Quarter Ended March 31,
Supplemental Cash Flow Information - (Unaudited) 1996 1995
---- ----
Interest paid during the period $204,225 $230,365
Taxes paid during the period - -
Non Cash Investing and Financing Activities
In January, 1996, $190,000 of debentures were converted to
144,344 shares of common stock.
NOTES TO CONDENSED CONSOLIDATED FINANCIAL STATEMENTS
(1) BASIS OF PRESENTATION
General
The accompanying unaudited condensed consolidated financial
statements have been prepared by the Registrant ("Synagro Technologies, Inc."

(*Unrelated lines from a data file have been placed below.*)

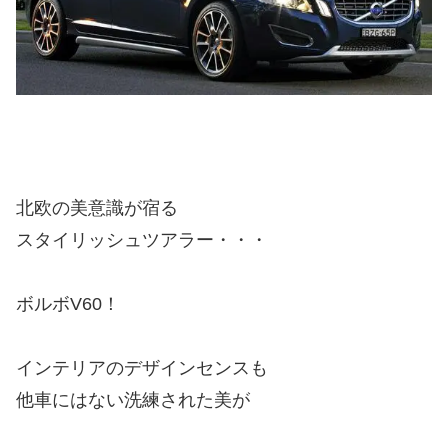
北欧の美意識が宿る
スタイリッシュツアラー・・・
ボルボV60！
インテリアのデザインセンスも
他車にはない洗練された美が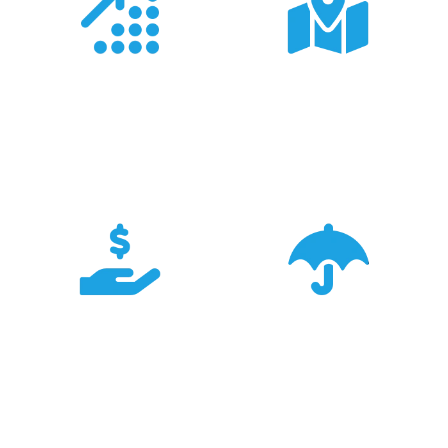
Doświadczenie
Sieć sprzedaży
Z produktami Garmin
Posiadamy 8
pracujemy od 18 lat -
wyspecjalizowanych
znamy je wszystkie.
Sklepów Firmowych
TRIGAR.
Konkurencyjność
Bezpieczeństwo
Największa dostępność
Cały asortyment objęty
produktów GARMIN w
pełną polską gwarancją
Polsce w najlepszych
producenta.
cenach.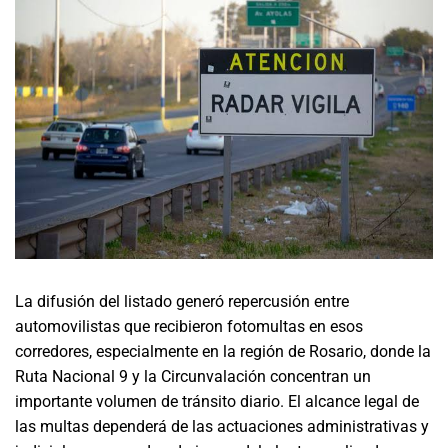
La difusión del listado generó repercusión entre
automovilistas que recibieron fotomultas en esos
corredores, especialmente en la región de Rosario, donde la
Ruta Nacional 9 y la Circunvalación concentran un
importante volumen de tránsito diario. El alcance legal de
las multas dependerá de las actuaciones administrativas y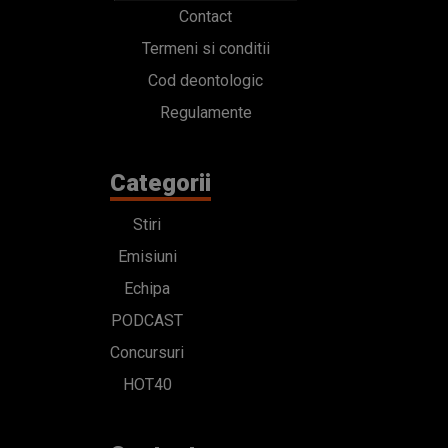
Contact
Termeni si conditii
Cod deontologic
Regulamente
Categorii
Stiri
Emisiuni
Echipa
PODCAST
Concursuri
HOT40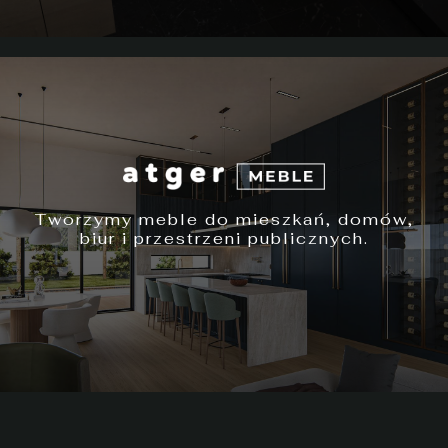
Tworzymy meble do mieszkań, domów,
biur i przestrzeni publicznych.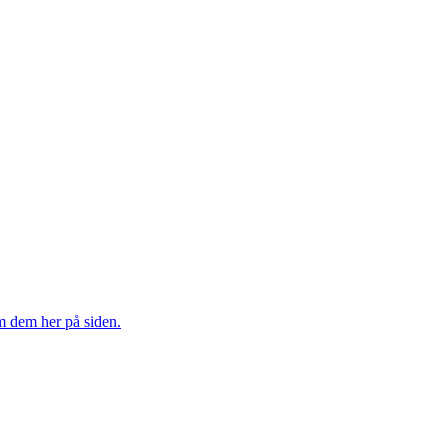
m dem her på siden.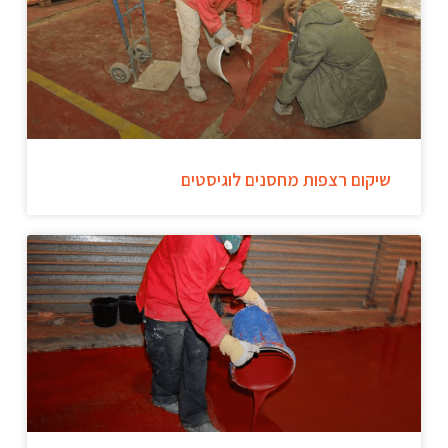
שיקום רצפות מחסנים לוגיסטים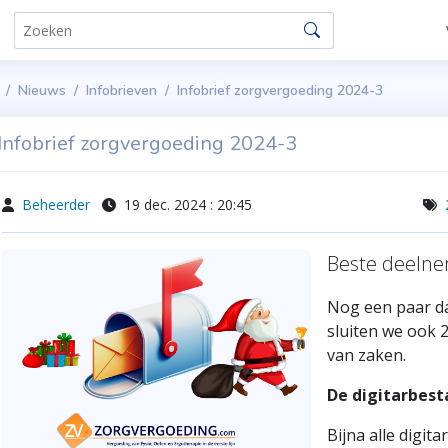
Nieuws
Infobrieven
Infobrief zorgvergoeding 2024-3
Infobrief zorgvergoeding 2024-3
Beheerder
19 dec. 2024 : 20:45
Beste deelne
Nog een paar d
sluiten we ook 
van zaken.
De digitarbest
Bijna alle digit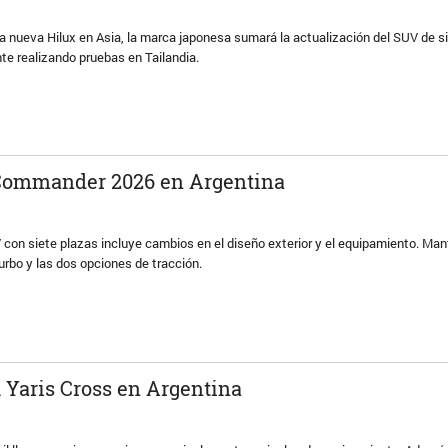
la nueva Hilux en Asia, la marca japonesa sumará la actualización del SUV de s
te realizando pruebas en Tailandia.
 Commander 2026 en Argentina
 con siete plazas incluye cambios en el diseño exterior y el equipamiento. Man
turbo y las dos opciones de tracción.
l Yaris Cross en Argentina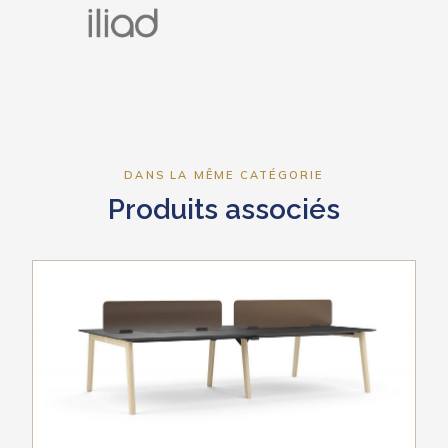
DANS LA MÊME CATÉGORIE
Produits associés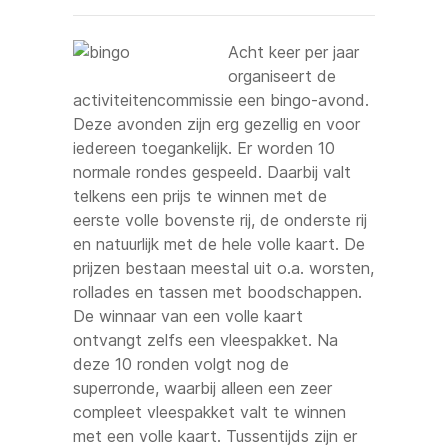
Acht keer per jaar
organiseert de
activiteitencommissie een bingo-avond.
Deze avonden zijn erg gezellig en voor
iedereen toegankelijk. Er worden 10
normale rondes gespeeld. Daarbij valt
telkens een prijs te winnen met de
eerste volle bovenste rij, de onderste rij
en natuurlijk met de hele volle kaart. De
prijzen bestaan meestal uit o.a. worsten,
rollades en tassen met boodschappen.
De winnaar van een volle kaart
ontvangt zelfs een vleespakket. Na
deze 10 ronden volgt nog de
superronde, waarbij alleen een zeer
compleet vleespakket valt te winnen
met een volle kaart. Tussentijds zijn er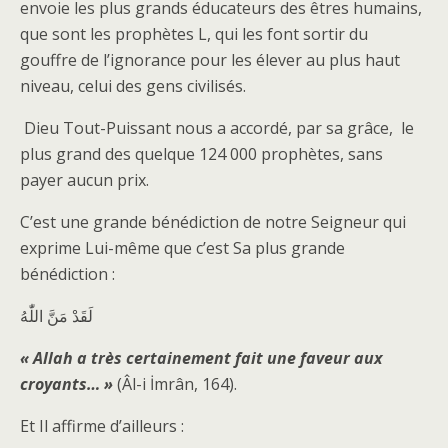
envoie les plus grands éducateurs des êtres humains,
que sont les prophètes L, qui les font sortir du
gouffre de l’ignorance pour les élever au plus haut
niveau, celui des gens civilisés.
Dieu Tout-Puissant nous a accordé, par sa grâce, le
plus grand des quelque 124 000 prophètes, sans
payer aucun prix.
C’est une grande bénédiction de notre Seigneur qui
exprime Lui-même que c’est Sa plus grande
bénédiction :
لَقَدْ مَنَّ اللّٰهُ
« Allah a très certainement fait une faveur aux
croyants
… »
(Âl-i İmrân, 164).
Et Il affirme d’ailleurs :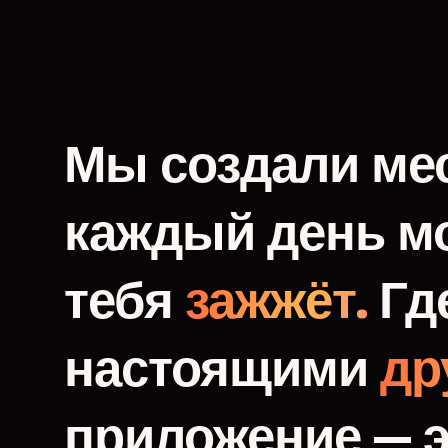
Мы
создали
мес
каждый
день
м
тебя
зажжёт.
Гд
настоящими
др
приложение
—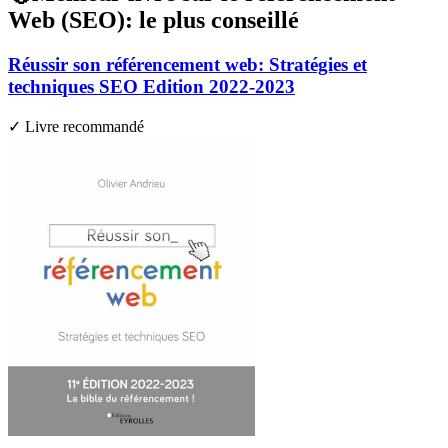
Web (SEO): le plus conseillé
Réussir son référencement web: Stratégies et
techniques SEO Edition 2022-2023
✓ Livre recommandé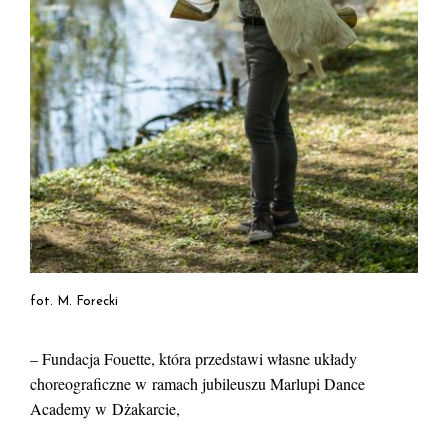
fot. M. Forecki
– Fundacja Fouette, która przedstawi własne układy
choreograficzne w ramach jubileuszu Marlupi Dance
Academy w Dżakarcie,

or the "Company") pursuant to the rules and regulations of the Securities and
Exchange Commission. These condensed consolidated financial statements reflect
all normal recurring adjustments which are, in the opinion of management,
necessary for the fair presentation of such financial statements for the
periods indicated. Certain information relating to the Company's organization
and footnote disclosures normally included in financial statements prepared in
accordance with generally accepted accounting principles has been condensed or
omitted in this Form 10-Q pursuant to Rule 10-01 of Regulation S-X for interim
financial statements required to be filed with the Securities and Exchange
Commission. However, the Company believes that the disclosures herein are
adequate to make the information presented not misleading. The results for the
three months ended March 31, 1996 are not necessarily indicative of future
operating results. It is suggested that these financial statements be read in
conjunction with the financial statements and notes thereto included in the
Company's Annual Report on Form 10-K for the year ended December 31, 1995.
The accounting policies followed by the Company in preparing interim
consolidated financial statements are similar to those described in the "Notes
to Consolidated Financial Statements" in the Company's Annual Report on Form
10-K for the year ended December 31, 1995.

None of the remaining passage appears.